Last year, the IT sector saw a boom, with IT professionals being the envy of other sectors because of their salaries touching lakhs of rupees. But suddenly, the IT sector seems to have fallen under an evil eye - the US economic slowdown.
A few months ago everyone was talking about the slowdown in the US economy. And nowadays the most commonly used words in the IT sector are retrenchment, job cuts or layoffs, and cost-cutting - direct effects of the slowdown. Dailies are mostly covered with news about companies' drastically cutting perks, sacking people or even shutting down units.
Indians in Silicon Valley are still fighting the digital carnage of last year. Start-ups, mostly dot-com companies, which could not show a revenue model to support operations, found funds drying up. Cost cutting became the order of the day, with overheads being axed first. Venture capitalists, unsure of returns, began dictating terms. Even IT companies with finances in order and new frontier software to offer found growth rates dipping. All of which meant one thing: lay off.
The less skilled were the first to go. When the dot-com bubble burst, Java programmers, who staff these companies, were booted out. The deepening crisis saw a good number of software professionals 'benched' or in other words forced to cool their heels till projects materialized.
And it's not just the freshers who get kicked around. Even those with supposedly permanent jobs are at the receiving end. Support services staff like human resource, finance, marketing and accounting are being sacked as well.
American technology majors that slashed jobs in the last few months include Cisco, Nortel, Intel and Hewlett Packard.

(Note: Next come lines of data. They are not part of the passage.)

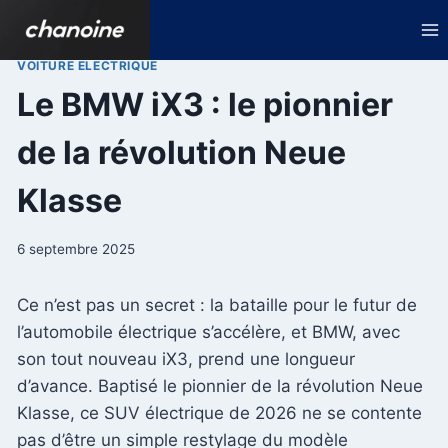
Aller
au
contenu
VOITURE ELECTRIQUE
Le BMW iX3 : le pionnier
de la révolution Neue
Klasse
6 septembre 2025
Ce n’est pas un secret : la bataille pour le futur de
l’automobile électrique s’accélère, et BMW, avec
son tout nouveau iX3, prend une longueur
d’avance. Baptisé le pionnier de la révolution Neue
Klasse, ce SUV électrique de 2026 ne se contente
pas d’être un simple restylage du modèle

Motorola axed an alarming 22,000 and more employees since December 2000. Siemens, Trigyn, Exodus Communications, Yahoo and i2 Technologies followed with workforce reduction and cost-cuts.
In the US, demand for new IT recruits, according to a survey by the Information Technology Association of America (ITAA), fell by 44 per cent, from 1.6 million in 2000 to 900,000 this year.

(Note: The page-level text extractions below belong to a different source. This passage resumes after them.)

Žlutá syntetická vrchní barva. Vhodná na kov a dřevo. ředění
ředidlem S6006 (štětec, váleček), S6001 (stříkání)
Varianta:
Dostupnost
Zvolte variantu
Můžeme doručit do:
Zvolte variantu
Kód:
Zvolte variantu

Plight of Indian IT professionals in the US
The US slowdown has left many Indian software professionals high and dry. Many have been told to pack off. The worst hit are those who had been body shopped from India to join Silicon Valley start-ups in the US. Some have returned home to their families, while others are still there, stuck with car and house loans to pay back.
The great American dream is fading as hoards of Indian techies in the US have applied to placement services in India, for job openings. Faced with rejection, an insecure future and depleting savings, hundreds are turning homeward every month.

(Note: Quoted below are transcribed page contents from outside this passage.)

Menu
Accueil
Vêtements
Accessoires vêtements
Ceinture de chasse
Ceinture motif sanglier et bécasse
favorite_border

In some companies in the US, sacking is done abruptly where a manager just walks in to announce that he cannot afford you any longer. ID cards don't work, PCs are disabled, passwords are disqualified - just about anything, rather than making it simple and straightforward, to get the message across that one is being kicked out. It's no different in India now.
Say, in California, there are a few options for 'alien technical workers', as software professionals on an H1-B visa are called. He could apply for a new job, but would have to apply for a new visa, too. And while he waits, he's got to find the cash to pay the rent, to buy gas for the car, and to eat. There is a desperate rush to immigration attorneys and community support groups for advice.
There is also a lot of psychological trauma faced by the newly returned NRIs. There is confusion, anxiety and insecurity fuelled by a fluid market situation and negative media reports among the IT professionals returning to India.
Internet guru and author of books on software, Vijay Mukhi, forecast 50,000 software professionals returning to India this year, and that, he said, was the lowest estimate in the industry. Most Indian IT firms and placement companies admit they are getting quite a few resumes from the US every day. However, taking a cue from their US counterparts, Indian IT firms like Infosys and Wipro have frozen recruitment.
Looking for greener pastures
The atmosphere of uncertainty has made professionals think twice before accepting work on a project. They feel safe if the company has clients anywhere other than the US.
And that holds a clue as to how India's famed IT talent should go about the damage control. The European and Asian markets are waiting to be tapped. Europe may not seem a potential market now because the slowdown seems to have spilled over into the continent.
Upgrading skills, looking at new markets and getting into a different line are just a few ideas on how to combat the situation. Of course, endless patience and the right attitude helps.